[Records contained in a dataset]
● ● ●
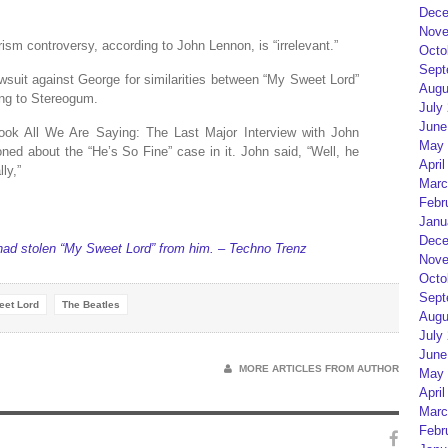
Dece
Nove
ism controversy, according to John Lennon, is “irrelevant.”
Octo
Sept
lawsuit against George for similarities between “My Sweet Lord”
Augu
ing to Stereogum.
July
June
ook All We Are Saying: The Last Major Interview with John
May 
d about the “He’s So Fine” case in it. John said, “Well, he
April
ly,”
Marc
Febr
Janu
Dece
had stolen “My Sweet Lord” from him. – Techno Trenz
Nove
Octo
Sept
eet Lord
The Beatles
Augu
July
June
MORE ARTICLES FROM AUTHOR
May 
April
Marc
Febr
● ● ●
WHAT THE TASK REQUIRES
If the word "John" is on a line above, return that line.

OUTPUT
ism controversy, according to John Lennon, is “irrelevant.”
ook All We Are Saying: The Last Major Interview with John
d about the “He’s So Fine” case in it. John said, “Well, he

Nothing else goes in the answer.